» **What you are asked to do**
Report every line in the records below that holds the word "list".

[Records from a collection]
• • • • • • •
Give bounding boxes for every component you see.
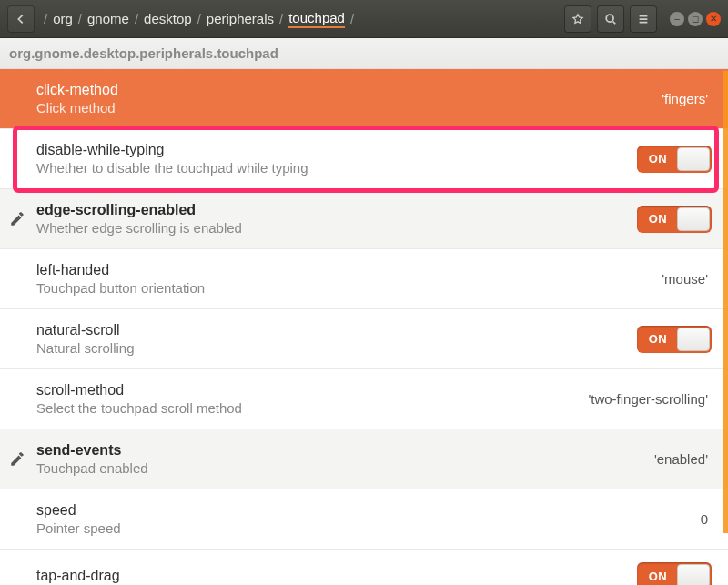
setting-value: 'enabled'	[654, 451, 712, 467]
toggle-label: ON	[639, 332, 677, 346]
svg-point-0	[606, 15, 613, 22]
window-maximize-button[interactable]: ◻	[688, 12, 703, 26]
breadcrumb-sep: /	[44, 11, 47, 26]
setting-text: click-methodClick method	[36, 82, 662, 116]
pencil-icon	[9, 451, 25, 468]
setting-key: scroll-method	[36, 382, 588, 398]
setting-desc: Natural scrolling	[36, 340, 637, 356]
setting-row[interactable]: tap-and-dragON	[0, 550, 728, 585]
setting-text: left-handedTouchpad button orientation	[36, 262, 662, 296]
menu-button[interactable]	[630, 5, 657, 33]
setting-row[interactable]: edge-scrolling-enabledWhether edge scrol…	[0, 189, 728, 249]
setting-value: 'fingers'	[662, 91, 712, 106]
breadcrumb-sep: /	[279, 11, 283, 26]
titlebar-right: – ◻ ✕	[564, 5, 721, 33]
setting-desc: Pointer speed	[36, 520, 701, 536]
setting-row[interactable]: send-eventsTouchpad enabled'enabled'	[0, 429, 728, 489]
breadcrumb-crumb-current[interactable]: touchpad	[288, 10, 345, 28]
toggle-knob	[677, 564, 710, 585]
setting-desc: Touchpad enabled	[36, 460, 654, 476]
setting-text: tap-and-drag	[36, 568, 637, 584]
toggle-knob	[677, 207, 710, 231]
breadcrumb: / org / gnome / desktop / peripherals / …	[44, 10, 561, 28]
toggle-label: ON	[639, 212, 677, 226]
toggle-knob	[677, 147, 710, 171]
setting-row[interactable]: scroll-methodSelect the touchpad scroll …	[0, 369, 728, 429]
setting-key: tap-and-drag	[36, 568, 637, 584]
breadcrumb-crumb[interactable]: desktop	[144, 11, 192, 26]
search-button[interactable]	[597, 5, 624, 33]
setting-desc: Select the touchpad scroll method	[36, 400, 588, 416]
settings-list: click-methodClick method'fingers'disable…	[0, 69, 728, 585]
setting-key: click-method	[36, 82, 662, 98]
setting-key: send-events	[36, 442, 654, 459]
setting-value: 'mouse'	[662, 271, 712, 287]
schema-path: org.gnome.desktop.peripherals.touchpad	[0, 38, 728, 69]
breadcrumb-crumb[interactable]: gnome	[87, 11, 129, 26]
setting-desc: Whether to disable the touchpad while ty…	[36, 160, 637, 176]
setting-desc: Click method	[36, 100, 662, 116]
setting-key: edge-scrolling-enabled	[36, 202, 637, 218]
toggle-label: ON	[639, 152, 677, 166]
toggle-switch[interactable]: ON	[637, 326, 712, 353]
setting-desc: Touchpad button orientation	[36, 280, 662, 296]
titlebar: / org / gnome / desktop / peripherals / …	[0, 0, 728, 38]
setting-row[interactable]: click-methodClick method'fingers'	[0, 69, 728, 129]
setting-text: edge-scrolling-enabledWhether edge scrol…	[36, 202, 637, 236]
setting-key: speed	[36, 502, 701, 519]
setting-key: natural-scroll	[36, 322, 637, 338]
setting-value: 'two-finger-scrolling'	[588, 391, 712, 407]
bookmark-button[interactable]	[564, 5, 592, 33]
window-close-button[interactable]: ✕	[706, 12, 721, 26]
pencil-icon	[9, 211, 25, 227]
setting-text: speedPointer speed	[36, 502, 701, 536]
breadcrumb-sep: /	[78, 11, 82, 26]
breadcrumb-crumb[interactable]: org	[53, 11, 73, 26]
setting-row[interactable]: speedPointer speed0	[0, 489, 728, 550]
window-controls: – ◻ ✕	[670, 12, 721, 26]
setting-row[interactable]: disable-while-typingWhether to disable t…	[0, 129, 728, 189]
window-minimize-button[interactable]: –	[670, 12, 684, 26]
setting-text: disable-while-typingWhether to disable t…	[36, 142, 637, 176]
scrollbar[interactable]	[723, 71, 728, 585]
setting-row[interactable]: natural-scrollNatural scrollingON	[0, 309, 728, 369]
back-button[interactable]	[7, 5, 35, 33]
breadcrumb-sep: /	[350, 11, 354, 26]
setting-key: left-handed	[36, 262, 662, 278]
setting-text: natural-scrollNatural scrolling	[36, 322, 637, 356]
toggle-label: ON	[639, 570, 677, 583]
setting-text: send-eventsTouchpad enabled	[36, 442, 654, 476]
toggle-knob	[677, 328, 710, 351]
setting-desc: Whether edge scrolling is enabled	[36, 220, 637, 236]
setting-value: 0	[701, 511, 712, 527]
setting-key: disable-while-typing	[36, 142, 637, 158]
setting-text: scroll-methodSelect the touchpad scroll …	[36, 382, 588, 416]
toggle-switch[interactable]: ON	[637, 562, 712, 585]
setting-row[interactable]: left-handedTouchpad button orientation'm…	[0, 249, 728, 309]
toggle-switch[interactable]: ON	[637, 206, 712, 233]
breadcrumb-sep: /	[135, 11, 138, 26]
toggle-switch[interactable]: ON	[637, 146, 712, 173]
breadcrumb-sep: /	[197, 11, 201, 26]
breadcrumb-crumb[interactable]: peripherals	[207, 11, 274, 26]
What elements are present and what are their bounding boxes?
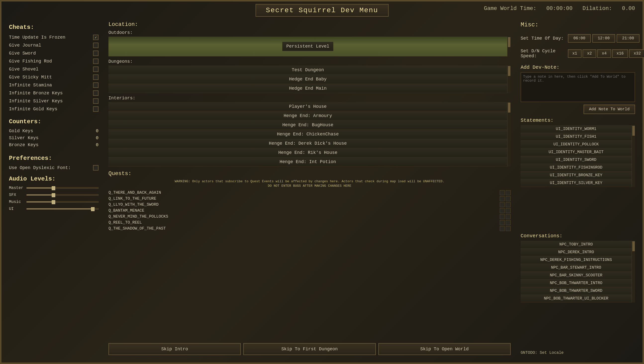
- cheat-checkbox-5[interactable]: [93, 75, 98, 80]
- quest-checkbox-a-4[interactable]: [500, 214, 505, 219]
- cheat-checkbox-6[interactable]: [93, 82, 98, 88]
- dungeons-scrollbar[interactable]: [507, 66, 511, 93]
- dungeon-item[interactable]: Hedge End Baby: [108, 75, 507, 84]
- outdoors-scrollbar[interactable]: [507, 37, 511, 57]
- quest-checkbox-a-1[interactable]: [500, 196, 505, 201]
- speed-btn-x32[interactable]: x32: [629, 49, 644, 58]
- quest-row: Q_THE_SHADOW_OF_THE_PAST: [108, 226, 511, 231]
- interior-item[interactable]: Henge End: BugHouse: [108, 121, 507, 130]
- conversation-item[interactable]: NPC_BOB_THWARTER_SWORD: [520, 287, 632, 295]
- cheat-checkbox-0[interactable]: [93, 35, 98, 40]
- statement-item[interactable]: UI_IDENTITY_SWORD: [520, 156, 632, 164]
- statement-item[interactable]: UI_IDENTITY_FISHINGROD: [520, 164, 632, 172]
- cheat-checkbox-2[interactable]: [93, 51, 98, 56]
- audio-slider-0[interactable]: [26, 187, 98, 189]
- quest-checkbox-b-2[interactable]: [506, 202, 511, 207]
- right-panel: Misc: Set Time Of Day: 06:00 12:00 21:00…: [518, 19, 638, 357]
- statement-item[interactable]: UI_IDENTITY_WORM1: [520, 125, 632, 133]
- dungeon-item[interactable]: Hedge End Main: [108, 84, 507, 93]
- quest-checkbox-a-3[interactable]: [500, 208, 505, 213]
- quest-checkbox-a-5[interactable]: [500, 220, 505, 225]
- statements-scrollbar-thumb: [632, 126, 635, 136]
- interior-item[interactable]: Henge End: Derek Dick's House: [108, 139, 507, 148]
- audio-list: Master SFX Music UI: [9, 186, 98, 211]
- audio-label-2: Music: [9, 200, 24, 204]
- counter-row: Bronze Keys 0: [9, 142, 98, 147]
- time-btn-1200[interactable]: 12:00: [592, 34, 615, 43]
- cheat-checkbox-1[interactable]: [93, 43, 98, 48]
- interiors-subtitle: Interiors:: [108, 96, 511, 101]
- quest-checkbox-b-1[interactable]: [506, 196, 511, 201]
- interior-item[interactable]: Henge End: Rik's House: [108, 148, 507, 157]
- location-item-persistent[interactable]: Persistent Level: [282, 42, 333, 51]
- cheat-row: Infinite Silver Keys: [9, 98, 98, 104]
- conversations-scrollbar[interactable]: [632, 241, 635, 302]
- statements-title: Statements:: [520, 118, 635, 123]
- time-btn-0600[interactable]: 06:00: [568, 34, 591, 43]
- main-content: Cheats: Time Update Is Frozen Give Journ…: [6, 19, 638, 357]
- interior-item[interactable]: Player's House: [108, 102, 507, 111]
- quest-row: Q_THERE_AND_BACK_AGAIN: [108, 190, 511, 195]
- preferences-section: Preferences: Use Open Dyslexic Font:: [9, 155, 98, 171]
- skip-intro-button[interactable]: Skip Intro: [108, 343, 241, 355]
- dungeon-item[interactable]: Test Dungeon: [108, 66, 507, 75]
- time-of-day-buttons: 06:00 12:00 21:00: [568, 34, 640, 43]
- quest-checkbox-b-6[interactable]: [506, 226, 511, 231]
- cycle-speed-buttons: x1 x2 x4 x16 x32 x64: [568, 49, 644, 58]
- conversation-item[interactable]: NPC_BOB_THWARTER_UI_BLOCKER: [520, 295, 632, 302]
- conversation-item[interactable]: NPC_DEREK_FISHING_INSTRUCTIONS: [520, 256, 632, 264]
- speed-btn-x2[interactable]: x2: [582, 49, 596, 58]
- cheats-list: Time Update Is Frozen Give Journal Give …: [9, 34, 98, 112]
- time-btn-2100[interactable]: 21:00: [617, 34, 640, 43]
- quest-checkbox-a-6[interactable]: [500, 226, 505, 231]
- conversation-item[interactable]: NPC_TOBY_INTRO: [520, 241, 632, 248]
- cheat-label-3: Give Fishing Rod: [9, 59, 52, 64]
- quest-row: Q_BANTAM_MENACE: [108, 208, 511, 213]
- speed-btn-x1[interactable]: x1: [568, 49, 582, 58]
- audio-label-1: SFX: [9, 193, 24, 197]
- cycle-speed-row: Set D/N Cycle Speed: x1 x2 x4 x16 x32 x6…: [520, 49, 635, 59]
- statement-item[interactable]: UI_IDENTITY_MASTER_BAIT: [520, 148, 632, 156]
- conversation-item[interactable]: NPC_BAR_STEWART_INTRO: [520, 264, 632, 272]
- skip-to-first-dungeon-button[interactable]: Skip To First Dungeon: [243, 343, 376, 355]
- audio-slider-2[interactable]: [26, 201, 98, 203]
- statements-scrollbar[interactable]: [632, 125, 635, 187]
- quest-checkbox-b-0[interactable]: [506, 190, 511, 195]
- speed-btn-x4[interactable]: x4: [597, 49, 611, 58]
- speed-btn-x16[interactable]: x16: [612, 49, 628, 58]
- conversation-item[interactable]: NPC_DEREK_INTRO: [520, 248, 632, 256]
- conversation-item[interactable]: NPC_BOB_THWARTER_INTRO: [520, 279, 632, 287]
- skip-to-open-world-button[interactable]: Skip To Open World: [378, 343, 511, 355]
- dyslexic-font-checkbox[interactable]: [93, 165, 98, 171]
- statement-item[interactable]: UI_IDENTITY_FISH1: [520, 133, 632, 141]
- interior-item[interactable]: Henge End: ChickenChase: [108, 130, 507, 139]
- quest-checkbox-b-3[interactable]: [506, 208, 511, 213]
- audio-slider-1[interactable]: [26, 194, 98, 196]
- cheat-checkbox-8[interactable]: [93, 98, 98, 104]
- statement-item[interactable]: UI_IDENTITY_SILVER_KEY: [520, 179, 632, 187]
- conversation-item[interactable]: NPC_BAR_SKINNY_SCOOTER: [520, 272, 632, 279]
- cheat-checkbox-4[interactable]: [93, 67, 98, 72]
- audio-slider-3[interactable]: [26, 208, 98, 210]
- time-of-day-row: Set Time Of Day: 06:00 12:00 21:00: [520, 34, 635, 43]
- quest-label-4: Q_NEVER_MIND_THE_POLLOCKS: [108, 214, 168, 219]
- cheat-checkbox-9[interactable]: [93, 106, 98, 112]
- quest-checkbox-a-2[interactable]: [500, 202, 505, 207]
- audio-label-0: Master: [9, 186, 24, 190]
- statement-item[interactable]: UI_IDENTITY_BRONZE_KEY: [520, 172, 632, 179]
- interior-item[interactable]: Henge End: Armoury: [108, 111, 507, 121]
- cheat-checkbox-7[interactable]: [93, 90, 98, 96]
- quest-checkbox-b-4[interactable]: [506, 214, 511, 219]
- dyslexic-font-row: Use Open Dyslexic Font:: [9, 165, 98, 171]
- quest-checkbox-a-0[interactable]: [500, 190, 505, 195]
- statement-item[interactable]: UI_IDENTITY_POLLOCK: [520, 141, 632, 148]
- cheat-label-4: Give Shovel: [9, 67, 38, 72]
- interiors-scrollbar[interactable]: [507, 102, 511, 167]
- interior-item[interactable]: Henge End: Int Potion: [108, 157, 507, 167]
- cheat-label-5: Give Sticky Mitt: [9, 75, 52, 80]
- add-note-to-world-button[interactable]: Add Note To World: [584, 105, 635, 114]
- cheat-checkbox-3[interactable]: [93, 59, 98, 64]
- quest-checkbox-b-5[interactable]: [506, 220, 511, 225]
- dungeons-list: Test DungeonHedge End BabyHedge End Main: [108, 66, 511, 93]
- dev-note-textarea[interactable]: [520, 72, 635, 102]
• • • • • • •
» **Answer space**
settings-list: click-methodClick method'fingers'disable…	[0, 69, 728, 585]
- audio-list: Master SFX Music UI: [9, 186, 98, 211]
- cheats-list: Time Update Is Frozen Give Journal Give …: [9, 34, 98, 112]
- dungeons-list: Test DungeonHedge End BabyHedge End Main: [108, 66, 511, 93]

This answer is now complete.